[Data extracted from a collection]
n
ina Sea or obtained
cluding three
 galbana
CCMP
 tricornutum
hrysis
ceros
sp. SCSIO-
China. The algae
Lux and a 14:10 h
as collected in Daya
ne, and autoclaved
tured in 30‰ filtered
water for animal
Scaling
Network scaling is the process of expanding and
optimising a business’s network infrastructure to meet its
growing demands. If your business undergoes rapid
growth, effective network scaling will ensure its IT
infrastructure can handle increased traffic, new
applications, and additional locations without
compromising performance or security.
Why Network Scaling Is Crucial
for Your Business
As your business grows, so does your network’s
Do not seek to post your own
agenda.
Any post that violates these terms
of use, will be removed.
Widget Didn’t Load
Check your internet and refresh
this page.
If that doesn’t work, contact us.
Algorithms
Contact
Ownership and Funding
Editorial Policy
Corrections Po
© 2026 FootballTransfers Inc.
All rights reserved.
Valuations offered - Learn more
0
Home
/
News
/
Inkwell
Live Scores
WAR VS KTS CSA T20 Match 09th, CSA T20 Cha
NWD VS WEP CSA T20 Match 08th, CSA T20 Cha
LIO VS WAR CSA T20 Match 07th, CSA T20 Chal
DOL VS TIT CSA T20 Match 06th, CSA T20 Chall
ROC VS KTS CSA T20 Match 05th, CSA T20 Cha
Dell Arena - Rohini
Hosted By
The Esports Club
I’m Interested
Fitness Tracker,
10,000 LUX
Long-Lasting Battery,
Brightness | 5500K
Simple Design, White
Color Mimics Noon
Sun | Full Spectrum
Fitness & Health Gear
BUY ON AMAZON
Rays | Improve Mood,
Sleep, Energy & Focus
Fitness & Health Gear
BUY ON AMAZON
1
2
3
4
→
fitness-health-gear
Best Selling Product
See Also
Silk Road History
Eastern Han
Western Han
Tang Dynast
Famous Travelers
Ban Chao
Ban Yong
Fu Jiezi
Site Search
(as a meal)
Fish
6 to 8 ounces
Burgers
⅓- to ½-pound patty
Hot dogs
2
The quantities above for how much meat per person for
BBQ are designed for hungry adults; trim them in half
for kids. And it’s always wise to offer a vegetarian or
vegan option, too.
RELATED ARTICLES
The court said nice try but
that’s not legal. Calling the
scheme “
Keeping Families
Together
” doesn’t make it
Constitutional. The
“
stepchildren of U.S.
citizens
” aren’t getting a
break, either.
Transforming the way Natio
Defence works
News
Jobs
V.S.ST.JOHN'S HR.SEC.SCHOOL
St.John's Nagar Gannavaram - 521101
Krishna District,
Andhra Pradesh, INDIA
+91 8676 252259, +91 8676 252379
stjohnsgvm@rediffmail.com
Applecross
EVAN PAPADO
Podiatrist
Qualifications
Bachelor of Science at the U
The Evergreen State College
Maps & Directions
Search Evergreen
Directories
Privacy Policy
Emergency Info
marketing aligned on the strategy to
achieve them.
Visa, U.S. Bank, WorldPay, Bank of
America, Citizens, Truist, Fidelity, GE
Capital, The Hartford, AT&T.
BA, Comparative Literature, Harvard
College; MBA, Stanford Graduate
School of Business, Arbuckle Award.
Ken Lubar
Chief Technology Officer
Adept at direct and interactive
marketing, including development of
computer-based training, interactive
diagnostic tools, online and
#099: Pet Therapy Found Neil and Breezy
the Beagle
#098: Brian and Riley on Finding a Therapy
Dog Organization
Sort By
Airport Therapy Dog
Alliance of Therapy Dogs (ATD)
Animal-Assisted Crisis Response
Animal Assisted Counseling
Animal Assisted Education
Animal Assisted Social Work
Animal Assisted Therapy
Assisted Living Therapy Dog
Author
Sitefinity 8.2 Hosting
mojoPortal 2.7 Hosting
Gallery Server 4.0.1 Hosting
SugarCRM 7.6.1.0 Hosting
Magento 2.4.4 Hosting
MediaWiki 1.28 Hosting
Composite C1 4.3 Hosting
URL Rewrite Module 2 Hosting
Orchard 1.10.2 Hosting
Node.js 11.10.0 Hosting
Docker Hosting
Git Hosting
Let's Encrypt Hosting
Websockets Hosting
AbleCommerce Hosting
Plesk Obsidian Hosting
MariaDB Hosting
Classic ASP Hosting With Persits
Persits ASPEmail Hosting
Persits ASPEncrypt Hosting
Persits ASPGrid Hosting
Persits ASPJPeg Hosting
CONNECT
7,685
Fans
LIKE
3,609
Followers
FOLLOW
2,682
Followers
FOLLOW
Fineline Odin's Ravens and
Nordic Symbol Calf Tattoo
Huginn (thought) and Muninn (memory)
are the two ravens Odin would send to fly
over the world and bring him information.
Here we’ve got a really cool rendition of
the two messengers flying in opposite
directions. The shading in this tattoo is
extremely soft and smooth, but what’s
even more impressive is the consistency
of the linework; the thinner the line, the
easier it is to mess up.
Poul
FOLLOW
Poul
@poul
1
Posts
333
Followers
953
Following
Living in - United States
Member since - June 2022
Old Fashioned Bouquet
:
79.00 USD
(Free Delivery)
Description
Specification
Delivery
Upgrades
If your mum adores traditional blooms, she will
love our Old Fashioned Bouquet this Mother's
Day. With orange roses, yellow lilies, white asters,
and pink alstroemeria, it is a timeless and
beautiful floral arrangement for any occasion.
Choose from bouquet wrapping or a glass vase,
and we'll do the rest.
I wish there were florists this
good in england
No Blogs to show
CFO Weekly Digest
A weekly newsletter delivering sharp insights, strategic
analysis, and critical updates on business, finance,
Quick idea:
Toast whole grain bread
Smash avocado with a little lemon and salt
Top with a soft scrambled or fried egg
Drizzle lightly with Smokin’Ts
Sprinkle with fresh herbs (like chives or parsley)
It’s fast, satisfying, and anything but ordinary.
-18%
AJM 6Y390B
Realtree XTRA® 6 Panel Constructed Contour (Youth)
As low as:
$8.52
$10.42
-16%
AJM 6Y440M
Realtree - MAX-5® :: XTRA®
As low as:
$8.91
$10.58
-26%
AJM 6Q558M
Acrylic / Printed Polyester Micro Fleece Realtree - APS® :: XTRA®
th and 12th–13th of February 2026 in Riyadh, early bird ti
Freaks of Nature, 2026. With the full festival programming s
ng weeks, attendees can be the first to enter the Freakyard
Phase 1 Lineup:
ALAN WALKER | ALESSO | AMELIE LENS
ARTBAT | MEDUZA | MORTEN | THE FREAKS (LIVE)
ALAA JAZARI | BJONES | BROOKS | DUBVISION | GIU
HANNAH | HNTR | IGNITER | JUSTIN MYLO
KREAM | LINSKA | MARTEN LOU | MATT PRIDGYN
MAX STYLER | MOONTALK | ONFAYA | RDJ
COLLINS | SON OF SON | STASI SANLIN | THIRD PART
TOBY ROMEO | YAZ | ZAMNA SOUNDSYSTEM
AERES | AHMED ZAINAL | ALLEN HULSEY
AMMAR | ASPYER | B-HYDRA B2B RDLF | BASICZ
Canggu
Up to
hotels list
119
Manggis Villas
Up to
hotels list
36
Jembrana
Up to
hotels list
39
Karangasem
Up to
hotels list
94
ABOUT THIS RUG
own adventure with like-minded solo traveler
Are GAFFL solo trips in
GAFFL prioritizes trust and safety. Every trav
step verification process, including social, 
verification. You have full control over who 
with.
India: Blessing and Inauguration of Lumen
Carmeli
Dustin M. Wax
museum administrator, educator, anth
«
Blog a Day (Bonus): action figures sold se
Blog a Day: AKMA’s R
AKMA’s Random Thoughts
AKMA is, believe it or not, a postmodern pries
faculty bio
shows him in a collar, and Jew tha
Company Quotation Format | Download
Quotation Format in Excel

▶ _Exercise_
In the reply, include exactly the lines from the beginning of the entries above through the line holding "Brightness | 5500K", and nothing besides.

▶ _Exercise result_
n
ina Sea or obtained
cluding three
 galbana
CCMP
 tricornutum
hrysis
ceros
sp. SCSIO-
China. The algae
Lux and a 14:10 h
as collected in Daya
ne, and autoclaved
tured in 30‰ filtered
water for animal
Scaling
Network scaling is the process of expanding and
optimising a business’s network infrastructure to meet its
growing demands. If your business undergoes rapid
growth, effective network scaling will ensure its IT
infrastructure can handle increased traffic, new
applications, and additional locations without
compromising performance or security.
Why Network Scaling Is Crucial
for Your Business
As your business grows, so does your network’s
Do not seek to post your own
agenda.
Any post that violates these terms
of use, will be removed.
Widget Didn’t Load
Check your internet and refresh
this page.
If that doesn’t work, contact us.
Algorithms
Contact
Ownership and Funding
Editorial Policy
Corrections Po
© 2026 FootballTransfers Inc.
All rights reserved.
Valuations offered - Learn more
0
Home
/
News
/
Inkwell
Live Scores
WAR VS KTS CSA T20 Match 09th, CSA T20 Cha
NWD VS WEP CSA T20 Match 08th, CSA T20 Cha
LIO VS WAR CSA T20 Match 07th, CSA T20 Chal
DOL VS TIT CSA T20 Match 06th, CSA T20 Chall
ROC VS KTS CSA T20 Match 05th, CSA T20 Cha
Dell Arena - Rohini
Hosted By
The Esports Club
I’m Interested
Fitness Tracker,
10,000 LUX
Long-Lasting Battery,
Brightness | 5500K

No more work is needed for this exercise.